Survey shows declines in substance abuse among Duval County students

Published On: Jan 11 2013 12:58:28 PM EST   Updated On: Jan 11 2013 01:04:23 PM EST

The 2012 Florida Youth Substance Abuse Survey shows declines in substance abuse among Duval County students.

Statewide, 70,859 middle and high school students participated in the survey, and 2,221 Duval County students were surveyed.

Alcohol and marijuana remain the most used substances for both middle and high school youth in
Duval County, according to the survey. In 2010, 48.6 percent of students reported lifetime use of alcohol and 25.6 percent reported lifetime use of marijuana. Those numbers declined in 2012 to 45.6 percent and 23 percent, respectively.

Current marijuana use by Duval County students has also declined from 14 percent in 2010 to 11.5 percent in 2012, according to the survey. This puts Duval County below the statewide average of 12.4 percent.

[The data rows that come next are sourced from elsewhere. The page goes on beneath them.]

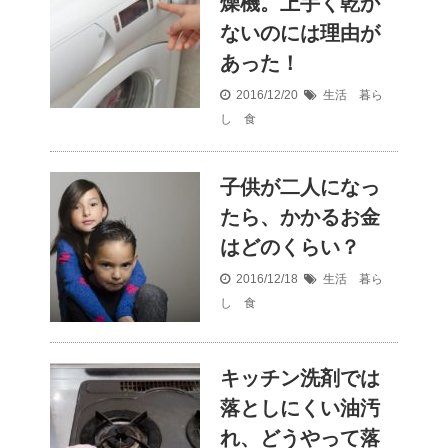
燥機。上手く乾か
ないのには理由が
あった！
2016/12/20
生活 暮ら
し 食
子供が二人になっ
たら、かかるお金
はどのくらい？
2016/12/18
生活 暮ら
し 食
キッチン洗剤では
落としにくい油汚
れ、どうやって落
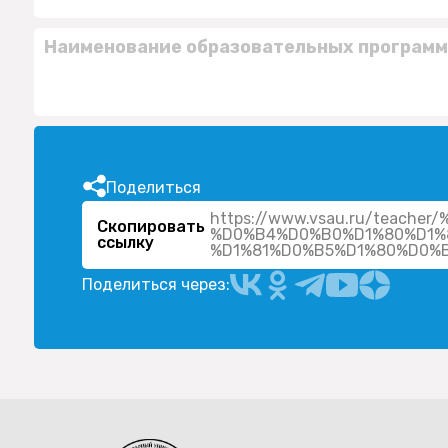
Наименование образовательных программ
Поделиться
https://www.vsau.ru/teac
Скопировать
%D0%B4%D0%B0%D1%80%D1%
ссылку
Поделиться через:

The survey also shows significant declines in prescription drug use. The current non-medical use of prescription pain relievers for Duval County students declined from 7.3 percent in 2010 to 6.7 percent in 2012.

There were 68.6 percent of students surveyed statewide who perceived a great risk of harm associated with the use of prescription drugs without a doctor's order.

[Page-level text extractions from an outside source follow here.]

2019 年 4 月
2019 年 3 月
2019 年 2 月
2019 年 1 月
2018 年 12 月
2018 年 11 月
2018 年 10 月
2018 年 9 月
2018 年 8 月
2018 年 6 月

"We are very encouraged by these statistics as evidence that the positive efforts in our local communities are making a healthy impact on students in Duval County," said Susan Pitman, executive director of Safe and Healthy Duval Coalition. "We are enthusiastic as we move into 2013 and remain committed to continuously improving resources, policies and prevention programs for students and their families in Duval County."

The Florida Youth Substance Abuse Survey is a collaborative effort between the Florida departments of Health, Education, Children and Families, Juvenile Justice, and the Governor's Office of Drug Control. It is based on the "Communities That Care" survey, assessing risk and protective factors for substance abuse, in addition to substance abuse prevalence.